Hand someone a single rose, and what is the first thing they do? They lift it to their nose, eager to enjoy the fragrance. If that rose is an ordinary cut rose, they are all too often disappointed.

Fragrance, however, is one of the signature features—along with shapely, petal-rich blooms and a range of subtle, sophisticated hues—that distinguish the high-performing garden roses grown at Alexandra Farms, like Beatrice™ (Auslevity), pictured here.

There are good reasons why rose fragrance is so evocative. Did you know that of the five senses, smell is the only one where sensations are transmitted directly to the brain? That the sense of smell is neurologically linked to strong emotions and powerful memories? That rose scents are astonishingly varied and complex, comprising hundreds of aroma compounds and giving rise to a descriptive vocabulary not unlike that employed by wine connoisseurs?

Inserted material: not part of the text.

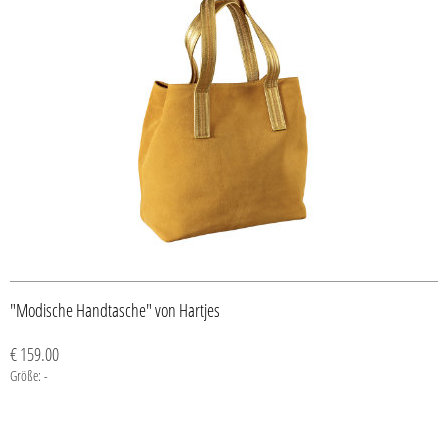
"Modische Handtasche" von Hartjes
€ 159.00
Größe: -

Over the first part of the 20th century, rose breeders concentrated on enhancing qualities important to growers, like repeat flowering and disease resistance. Often, the trade off for those improvements was the loss of fragrance.

People used to think those trade offs were unavoidable—that fragrant roses were inevitably shorter-lived. And it’s true that in nature, rose fragrance grows stronger as the flower matures. Roses produce fragrance as part of their natural life cycle, releasing it only when the rose is ready to attract pollinators. That’s why garden roses from Alexandra Farms typically become more fragrant as they open wide.

But today, thanks to careful selection and advanced technology—along with best practices and meticulous expertise on the part of the grower—fragrant cut roses of the garden type can be enjoyed for ten days or longer in the vase. Likewise, when properly conditioned these roses hold up beautifully in hand-tied bouquets.